▶ _Instructions for the task_
Without the pictures, write out every entry that follows exactly.

[Data records]
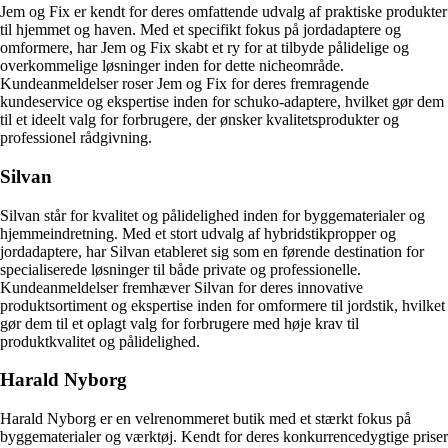
Jem og Fix er kendt for deres omfattende udvalg af praktiske produkter
til hjemmet og haven. Med et specifikt fokus på jordadaptere og
omformere, har Jem og Fix skabt et ry for at tilbyde pålidelige og
overkommelige løsninger inden for dette nicheområde.
Kundeanmeldelser roser Jem og Fix for deres fremragende
kundeservice og ekspertise inden for schuko-adaptere, hvilket gør dem
til et ideelt valg for forbrugere, der ønsker kvalitetsprodukter og
professionel rådgivning.
Silvan
Silvan står for kvalitet og pålidelighed inden for byggematerialer og
hjemmeindretning. Med et stort udvalg af hybridstikpropper og
jordadaptere, har Silvan etableret sig som en førende destination for
specialiserede løsninger til både private og professionelle.
Kundeanmeldelser fremhæver Silvan for deres innovative
produktsortiment og ekspertise inden for omformere til jordstik, hvilket
gør dem til et oplagt valg for forbrugere med høje krav til
produktkvalitet og pålidelighed.
Harald Nyborg
Harald Nyborg er en velrenommeret butik med et stærkt fokus på
byggematerialer og værktøj. Kendt for deres konkurrencedygtige priser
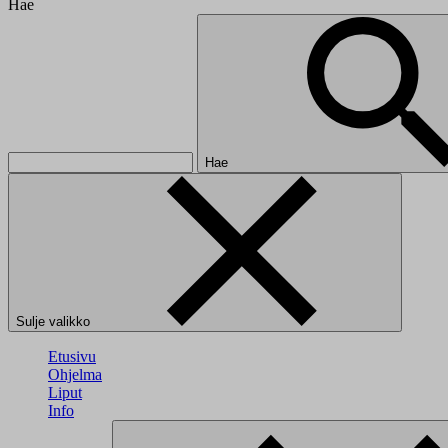
Hae
Hae
Sulje valikko
Etusivu
Ohjelma
Liput
Info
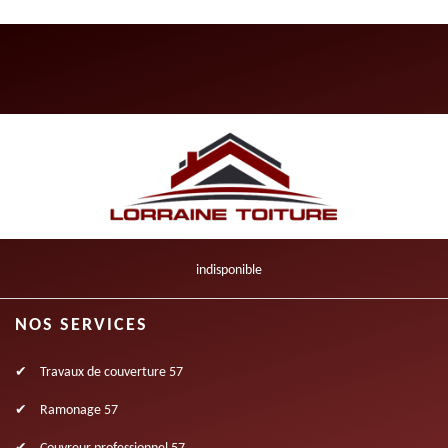
indisponible
NOS SERVICES
Travaux de couverture 57
Ramonage 57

▶ _Exercise response_
Jem og Fix er kendt for deres omfattende udvalg af praktiske produkter
til hjemmet og haven. Med et specifikt fokus på jordadaptere og
omformere, har Jem og Fix skabt et ry for at tilbyde pålidelige og
overkommelige løsninger inden for dette nicheområde.
Kundeanmeldelser roser Jem og Fix for deres fremragende
kundeservice og ekspertise inden for schuko-adaptere, hvilket gør dem
til et ideelt valg for forbrugere, der ønsker kvalitetsprodukter og
professionel rådgivning.
Silvan
Silvan står for kvalitet og pålidelighed inden for byggematerialer og
hjemmeindretning. Med et stort udvalg af hybridstikpropper og
jordadaptere, har Silvan etableret sig som en førende destination for
specialiserede løsninger til både private og professionelle.
Kundeanmeldelser fremhæver Silvan for deres innovative
produktsortiment og ekspertise inden for omformere til jordstik, hvilket
gør dem til et oplagt valg for forbrugere med høje krav til
produktkvalitet og pålidelighed.
Harald Nyborg
Harald Nyborg er en velrenommeret butik med et stærkt fokus på
byggematerialer og værktøj. Kendt for deres konkurrencedygtige priser
Hae
Hae
Sulje valikko
Etusivu
Ohjelma
Liput
Info
indisponible
NOS SERVICES
Travaux de couverture 57
Ramonage 57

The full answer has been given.